Like putting toothpaste back in its tube, messy and likely impossible to do without residue, dreams are difficult to retract. Instead of accepting the inevitable building, breaking and re-building of dreams, I’ve preferred “this wouldn’t of happened if you...” giving bitterness all the more time to seep in and ruin what’s left of me and the chance at rebuilding something better.
So I began with the phrase “everyone sucks,” shrugging my shoulders, and moving past the disappointment. Some might cringe at such pessimism, but to me it allowed for a common, if not reasonable and human explanation for whatever disappointment was at hand.

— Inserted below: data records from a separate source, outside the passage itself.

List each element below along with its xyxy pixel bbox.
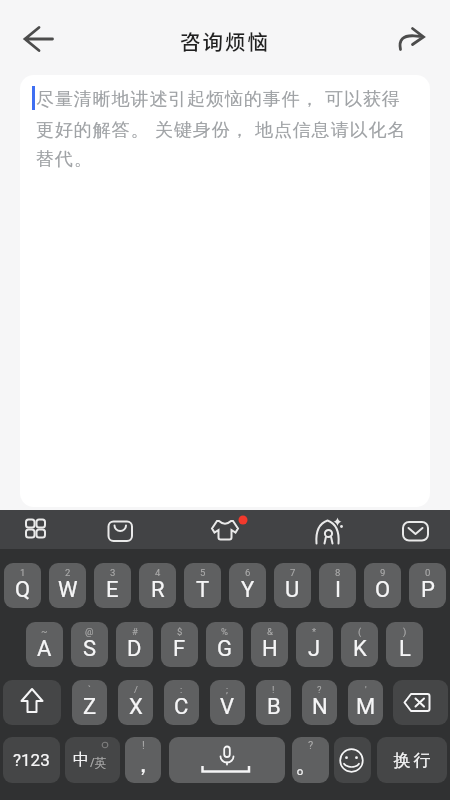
staticText: 咨询烦恼	[0, 26, 450, 56]
button[interactable]	[105, 513, 136, 546]
button[interactable]: 尽量清晰地讲述引起烦恼的事件， 可以获得	[20, 75, 430, 507]
button[interactable]: ~	[26, 622, 63, 667]
staticText: #	[132, 626, 138, 637]
button[interactable]: 4	[139, 563, 176, 608]
button[interactable]: #	[116, 622, 153, 667]
staticText: &	[267, 626, 273, 637]
button[interactable]: 3	[94, 563, 131, 608]
button[interactable]	[392, 20, 436, 58]
staticText: 8	[335, 567, 341, 578]
staticText: !	[272, 684, 275, 695]
button[interactable]	[20, 513, 51, 546]
staticText: 0	[425, 567, 431, 578]
staticText: `	[88, 684, 91, 695]
button[interactable]: 换行	[377, 737, 447, 783]
staticText: E	[106, 577, 119, 603]
button[interactable]: 2	[49, 563, 86, 608]
staticText: ?	[308, 739, 314, 752]
button[interactable]: !	[256, 680, 291, 725]
staticText: N	[312, 694, 328, 720]
button[interactable]: 0	[409, 563, 446, 608]
staticText: G	[217, 636, 232, 662]
staticText: 4	[155, 567, 161, 578]
staticText: 尽量清晰地讲述引起烦恼的事件， 可以获得	[36, 86, 401, 111]
staticText: 换行	[392, 750, 432, 771]
staticText: 更好的解答。 关键身份， 地点信息请以化名	[36, 117, 407, 142]
button[interactable]: !	[125, 737, 161, 783]
staticText: Q	[15, 577, 31, 603]
button[interactable]: 8	[319, 563, 356, 608]
staticText: S	[83, 636, 97, 662]
staticText: (	[358, 626, 362, 637]
button[interactable]: /	[118, 680, 153, 725]
staticText: /	[134, 684, 138, 695]
staticText: 9	[380, 567, 386, 578]
staticText: ?	[317, 684, 322, 695]
button[interactable]: &	[251, 622, 288, 667]
button[interactable]: ?	[292, 737, 329, 783]
button[interactable]: 中	[65, 737, 120, 783]
staticText: V	[220, 694, 235, 720]
staticText: 1	[20, 567, 26, 578]
staticText: P	[421, 577, 435, 603]
button[interactable]: $	[161, 622, 198, 667]
staticText: *	[312, 626, 317, 637]
staticText: M	[356, 694, 376, 720]
staticText: L	[399, 636, 411, 662]
button[interactable]: %	[206, 622, 243, 667]
staticText: B	[267, 694, 281, 720]
staticText: H	[262, 636, 278, 662]
staticText: ~	[41, 626, 48, 637]
staticText: Z	[83, 694, 97, 720]
staticText: ，	[131, 749, 155, 779]
staticText: A	[37, 636, 52, 662]
staticText: 替代。	[36, 148, 93, 171]
button[interactable]	[169, 737, 285, 783]
staticText: I	[335, 577, 341, 603]
staticText: 。	[295, 749, 319, 779]
button[interactable]	[393, 680, 448, 725]
staticText: 2	[65, 567, 71, 578]
button[interactable]	[334, 737, 371, 783]
staticText: 6	[245, 567, 251, 578]
button[interactable]: 7	[274, 563, 311, 608]
button[interactable]: @	[71, 622, 108, 667]
staticText: R	[151, 577, 165, 603]
staticText: D	[127, 636, 142, 662]
staticText: )	[403, 626, 407, 637]
staticText: 中	[73, 750, 89, 770]
button[interactable]	[399, 513, 433, 546]
button[interactable]: ;	[210, 680, 245, 725]
staticText: Y	[241, 577, 255, 603]
button[interactable]	[3, 680, 61, 725]
staticText: 7	[290, 567, 296, 578]
staticText: ?123	[13, 750, 50, 770]
staticText: 3	[110, 567, 116, 578]
button[interactable]: 6	[229, 563, 266, 608]
staticText: !	[142, 739, 145, 752]
staticText: X	[129, 694, 143, 720]
staticText: :	[180, 684, 183, 695]
staticText: T	[196, 577, 210, 603]
button[interactable]: ?123	[3, 737, 60, 783]
button[interactable]	[12, 20, 62, 58]
button[interactable]: *	[296, 622, 333, 667]
button[interactable]	[208, 513, 250, 546]
staticText: %	[221, 626, 228, 637]
button[interactable]: 9	[364, 563, 401, 608]
button[interactable]: '	[348, 680, 383, 725]
staticText: /英	[90, 754, 107, 770]
button[interactable]: 1	[4, 563, 41, 608]
button[interactable]: `	[72, 680, 107, 725]
staticText: '	[365, 684, 367, 695]
staticText: ;	[226, 684, 229, 695]
button[interactable]: (	[341, 622, 378, 667]
button[interactable]: :	[164, 680, 199, 725]
staticText: K	[353, 636, 367, 662]
staticText: O	[375, 577, 391, 603]
button[interactable]: 5	[184, 563, 221, 608]
button[interactable]: )	[386, 622, 423, 667]
button[interactable]	[312, 513, 346, 546]
button[interactable]: ?	[302, 680, 337, 725]
staticText: U	[285, 577, 300, 603]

“Everyone sucks” eventually evolved into “everyone’s their own form of stupid,” granting me the additional acceptance of no one knowing everything they should.
Now, enough time has passed for grace to grow and change these words into ones I think could bring the world enormous healing if we would believe them.
“Everyone’s doing the best they can.”
The day still ends differently than foretold, only now, not only is it okay that someone else messed up, but it turns out they were actually trying. The anger lifts when you realize the person at fault was putting forth their best effort and maybe isn’t so insensitively stupid as you thought. This doesn’t negate the pain of ruined dreams. People’s best will still fall atrociously short of reasonable. But it sure does ease the process of getting back up again.
I think that’s what’s so important to me - getting back up again. Not just me, but everyone else who screwed up and/or got screwed over. We can rebel against our ruins by pointing fingers or wallowing in self-pity and shame, or we can accept the innate flaws of humanity, get back up, and build something better.